Leading with Guardrails Provides the Key to Empowerment

Updated: Oct 5, 2023

On a recent adventure, my husband and I drove to the top of Mount Washington, the tallest peak in the Northeastern US.

On the 6,000 plus foot ascent to the summit, the roads were harrowingly winding and narrow. Having grown up close to the mountains of NC, I had taken many trips up the Blue Ridge parkway, into the Great Smoky Mountains and through the Appalachians. This particular trip was one of many mountainous regions explored as an adult.

Yet, this was different. There weren’t any guardrails along the entire roadway. Not one.

One wrong move could be fatal. There was zero margin for error. As much as I implicitly trusted the driver, I was on high alert and white-knuckled all the way to and from the summit.

Upon reflection, the parallel between this experience and the guardrails leaders need to establish with team members was undeniable. Typically, it’s one extreme or the other – either too many rules, as well as a command and control bent toward micromanaging, or not enough check-ins and too many assumptions regarding ability or progress.

The balance lies in having the appropriate guardrails in place, so team members are empowered to make their own decisions, while also honoring the need for some parameters to stay within the intended scope. There are two kinds of guardrails we can use in guiding and keeping the team on course.

The first are immutable guardrails, which should include:

  • Values – the compass that points the organization in the same character and moral direction.

  • Purpose and Mission – keeping the focus on the WHY to reinforce that what you do matters.

  • Pillars – the strategic foundational focus areas that priorities and goals must align with.

The second type of guardrails are tied to decision-making.
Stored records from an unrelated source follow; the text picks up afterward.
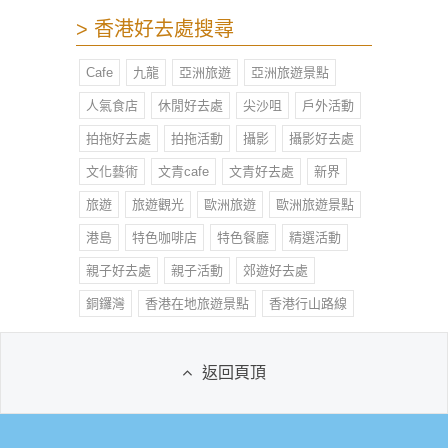
> 香港好去處搜尋
Cafe
九龍
亞洲旅遊
亞洲旅遊景點
人氣食店
休閒好去處
尖沙咀
戶外活動
拍拖好去處
拍拖活動
攝影
攝影好去處
文化藝術
文青cafe
文青好去處
新界
旅遊
旅遊觀光
歐洲旅遊
歐洲旅遊景點
港島
特色咖啡店
特色餐廳
精選活動
親子好去處
親子活動
郊遊好去處
銅鑼灣
香港在地旅遊景點
香港行山路線
返回頁頂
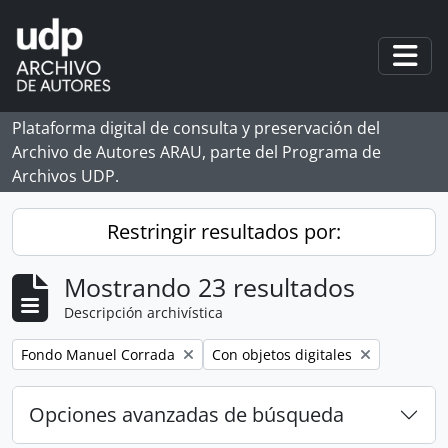
Skip to main content
Togg
Plataforma digital de consulta y preservación del
Archivo de Autores ARAU, parte del Programa de
Archivos UDP.
Restringir resultados por:
Mostrando 23 resultados
Descripción archivística
Remove filter:
Remove filter:
Fondo Manuel Corrada
Con objetos digitales
Opciones avanzadas de búsqueda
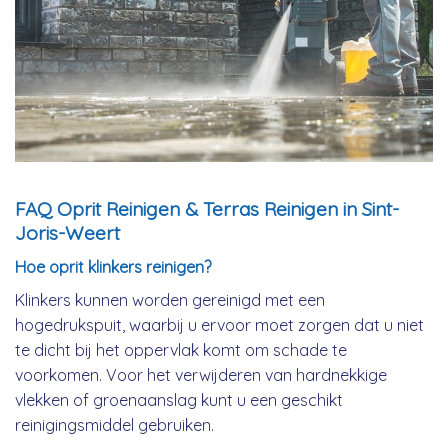
FAQ Oprit Reinigen & Terras Reinigen in Sint-
Joris-Weert
Hoe oprit klinkers reinigen?
Klinkers kunnen worden gereinigd met een
hogedrukspuit, waarbij u ervoor moet zorgen dat u niet
te dicht bij het oppervlak komt om schade te
voorkomen. Voor het verwijderen van hardnekkige
vlekken of groenaanslag kunt u een geschikt
reinigingsmiddel gebruiken.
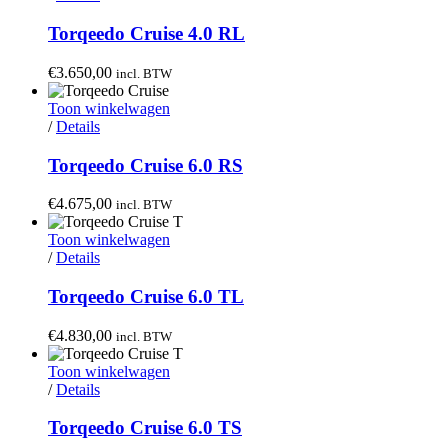
Torqeedo Cruise 4.0 RL
€
3.650,00
incl. BTW
Toon winkelwagen
/
Details
Torqeedo Cruise 6.0 RS
€
4.675,00
incl. BTW
Toon winkelwagen
/
Details
Torqeedo Cruise 6.0 TL
€
4.830,00
incl. BTW
Toon winkelwagen
/
Details
Torqeedo Cruise 6.0 TS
How these guardrails are defined depends on:

  • The team member’s years of experience and whether they’ve led the same or similar initiatives - Does their maturity and history suggest they’ve earned it? Keeping in mind if they don’t have longevity in the organization, there may be organizational norms, cultural nuances, and other political and relational factors to coach them on while figuring out the guardrails.
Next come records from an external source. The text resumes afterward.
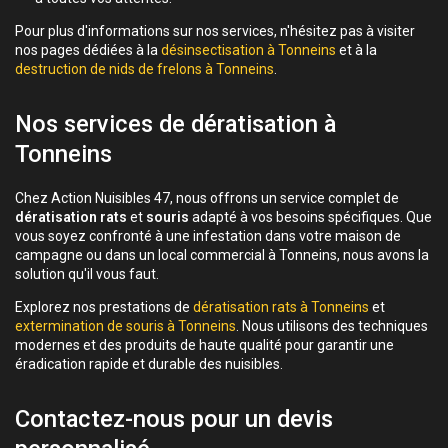
Pour plus d'informations sur nos services, n'hésitez pas à visiter
nos pages dédiées à la
désinsectisation à Tonneins
et à la
destruction de nids de frelons à Tonneins
.
Nos services de dératisation à
Tonneins
Chez Action Nuisibles 47, nous offrons un service complet de
dératisation rats
et
souris
adapté à vos besoins spécifiques. Que
vous soyez confronté à une infestation dans votre maison de
campagne ou dans un local commercial à Tonneins, nous avons la
solution qu'il vous faut.
Explorez nos prestations de
dératisation rats à Tonneins
et
extermination de souris à Tonneins
. Nous utilisons des techniques
modernes et des produits de haute qualité pour garantir une
éradication rapide et durable des nuisibles.
Contactez-nous pour un devis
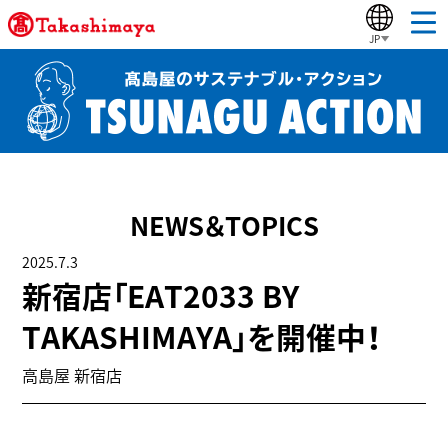
JP
TOP
TOPICS
NEWS＆TOPICS
STORY
2025.7.3
新宿店「EAT2033 BY
公式YouTubeチャンネル
TAKASHIMAYA」を開催中！
高島屋 新宿店
高島屋グループの取り組み
高島屋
  • The leader’s and team’s Strengths™ and overall profile – Are the Strengths™ of Achiever or Responsibility in the mix? Are there Strategic Strengths™ like Learner and Strategic at play? How much Influencing and Relationship Building are available to assist with connecting and convincing across the stakeholder group? The Strengths™ mix of the leader will determine how much space as well as structure is required.

  • The culture’s trust quotient. Is it the norm of the culture to delegate and let go, or to place guardrails at each turn? What values promote trust and allow empowerment?
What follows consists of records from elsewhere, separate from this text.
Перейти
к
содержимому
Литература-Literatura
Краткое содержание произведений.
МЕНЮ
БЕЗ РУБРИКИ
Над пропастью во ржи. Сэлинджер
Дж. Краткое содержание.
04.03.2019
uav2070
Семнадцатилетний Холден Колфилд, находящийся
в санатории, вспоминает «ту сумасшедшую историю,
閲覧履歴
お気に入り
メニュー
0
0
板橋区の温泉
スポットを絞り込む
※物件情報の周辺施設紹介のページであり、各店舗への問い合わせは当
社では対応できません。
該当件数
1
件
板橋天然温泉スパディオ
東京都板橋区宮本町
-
As this year culminates and planning for 2024 is underway, here are a few questions worth considering to assess the guardrails that may or may not be needed for your team members and organization:

  • What non-negotiable guardrails do you have in place that provide the guidance and direction all team members need – values, mission, purpose/s, pillars, and decision rights?

  • Between now and the end of 2023, what guardrails should you establish in your strategic roadmap and plan for 2024?

  • What’s the one thing worth risking, knowing it might unleash needed creativity or growth in the individual or team without imposing guardrails?

  • Whose performance suggests a few more guardrails may be needed since they are in a new role or unchartered water?

  • Whose performance suggests guardrails need to decrease while confidence and trust increase?

The answers to these questions will reveal which guardrails are no longer needed for the next stage of growth, as well as illuminate when the stakes are high enough to keep the necessary boundaries in place.